Highly sensitive people are also highly conscientious people ... Because of this, they're more likely to be considerate and exhibit good manners -- and are also more likely to notice when someone else isn't being conscientious. For instance, highly sensitive people may be more aware of where their cart is at the grocery store -- not because they're afraid someone will steal something out of it, but because they don't want to be rude and have their cart blocking another person's way.

Other traits of highly sensitive people that fit me: I beat myself up over perceived mistakes or "bad" decisions, I cry easily, and I have been known to experience actual grief symptoms while watching a sad movie or reading a sad book. I once cried for an entire day after watching "The Joy Luck Club." I often need to sneak off and sit by myself in a dark room for a while during an extended period of social interaction like a party. I freak out when I'm hungry. I'm also extremely conflict-avoidant, something that has done real damage to my relationships since I continually sweep any problems or issues under the rug rather than dealing with them.

However, there are a lot of other elements that don't fit me, like being sensitive to loud noises, bright lights, and smells, which comes up first in almost every article on the topic. It's possible that I'm not an HSP and my life experiences have just conditioned me to expect rejection and to blame myself when things go wrong.

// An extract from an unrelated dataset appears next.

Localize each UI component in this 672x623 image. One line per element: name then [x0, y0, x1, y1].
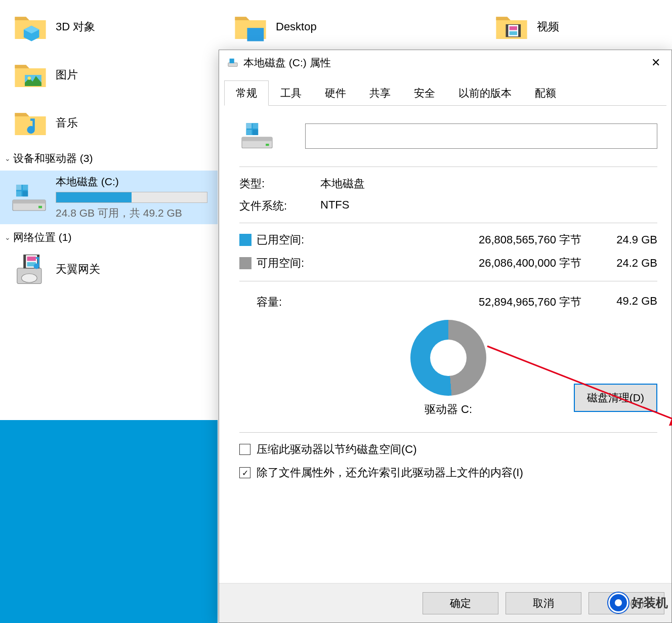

I'm sure my sensitivity has something to do with my ongoing struggle to feel appropriate anger. When I get mad, the rage sputters up from my stomach and burns futilely in my throat, leaving me frustrated and gape-mouthed, unable to turn an internal emotion external. And without an escape, that anger turns right back around and settles into my stomach as shame. Maybe that's why, when someone is rude to me, it becomes another piece of kindling on the fire of my perpetual self-loathing. When someone hurts me, I automatically turn the hurt inward, where it manifests in depression and sadness.

Honestly, I'm just so sick of it. I so want to be one of those people who just brushes things off, who thinks, "So what, screw them!" when slighted, who doesn't obsess over every slightly negative comment from a stranger online. (In retrospect, Internet writer was an odd choice of career for a thin-skinned person who takes everything too personally.)

I do my best to use logic to talk myself out of my negative thought patterns. I try to acknowledge my feelings and move on. I have found some relief in realizing that "hurt people hurt people" and that most happy, well-adjusted people aren't unkind to others for no reason. I can't control my feelings, but I can control my actions, and I work very hard to avoid becoming defensive or passive-aggressive when I feel hurt. I'm just really tired of feeling so damn much.

I really want to hear from you "nothing bothers me" people -- how do you do that? Do I need to find a different job? The only other thing I can imagine doing is running a farm where I take care of like a zillion foster kids. (In my dream, we have goats.) But if I quit putting myself out there, then my stupid brain WINS. Has anyone successfully overcome emotional sensitivity?